GOAL OF THE EXERCISE: Give back the entries that follow exactly as written. Any picture gets left out.

Stored data entries
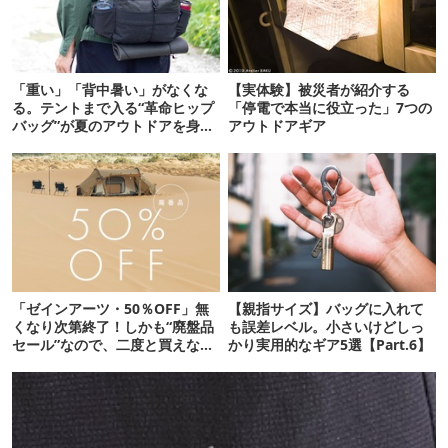
「重い」「背中暑い」がなくな
【実体験】被災者が紹介する
る。テントまで入る“革命ヒップ
「停電で本当に役立った」7つの
バッグ”が夏のアウトドアを身軽
アウトドアギア
にしてくれた
「ゼインアーツ・50％OFF」無
【親指サイズ】バッグに入れて
くなり次第終了！しかも“廃盤品
も誤差レベル。小さいけどしっ
セール”なので、二度と買えない
かり実用的なギア5選【Part.6】
かも【8月4日から】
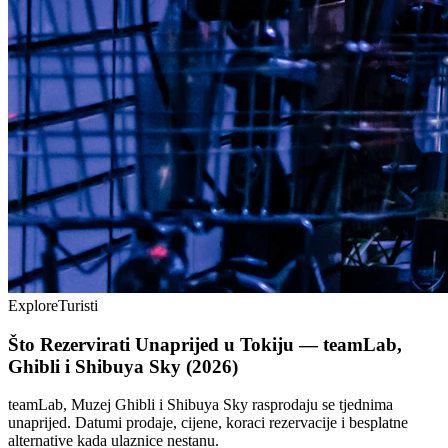
Explore
Turisti
Što Rezervirati Unaprijed u Tokiju — teamLab,
Ghibli i Shibuya Sky (2026)
teamLab, Muzej Ghibli i Shibuya Sky rasprodaju se tjednima
unaprijed. Datumi prodaje, cijene, koraci rezervacije i besplatne
alternative kada ulaznice nestanu.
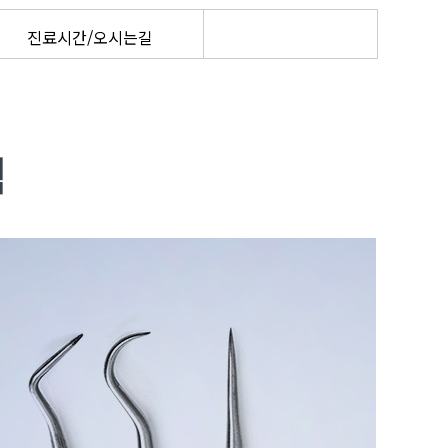
진료시간/오시는길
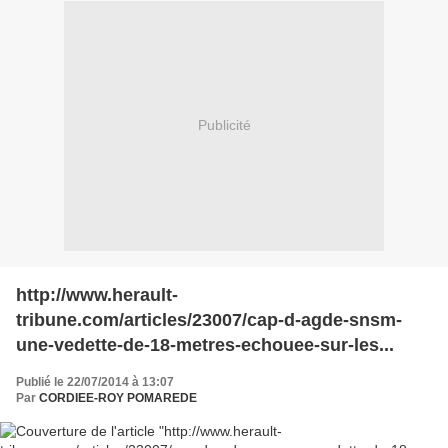
Publicité
http://www.herault-
tribune.com/articles/23007/cap-d-agde-snsm-
une-vedette-de-18-metres-echouee-sur-les...
Publié le 22/07/2014 à 13:07
Par
CORDIEE-ROY POMAREDE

ANSWER TO THE EXERCISE:
「重い」「背中暑い」がなくな
【実体験】被災者が紹介する
る。テントまで入る“革命ヒップ
「停電で本当に役立った」7つの
バッグ”が夏のアウトドアを身軽
アウトドアギア
にしてくれた
「ゼインアーツ・50％OFF」無
【親指サイズ】バッグに入れて
くなり次第終了！しかも“廃盤品
も誤差レベル。小さいけどしっ
セール”なので、二度と買えない
かり実用的なギア5選【Part.6】
かも【8月4日から】
Explore
Turisti
Što Rezervirati Unaprijed u Tokiju — teamLab,
Ghibli i Shibuya Sky (2026)
teamLab, Muzej Ghibli i Shibuya Sky rasprodaju se tjednima
unaprijed. Datumi prodaje, cijene, koraci rezervacije i besplatne
alternative kada ulaznice nestanu.
진료시간/오시는길
Publicité
http://www.herault-
tribune.com/articles/23007/cap-d-agde-snsm-
une-vedette-de-18-metres-echouee-sur-les...
Publié le 22/07/2014 à 13:07
Par
CORDIEE-ROY POMAREDE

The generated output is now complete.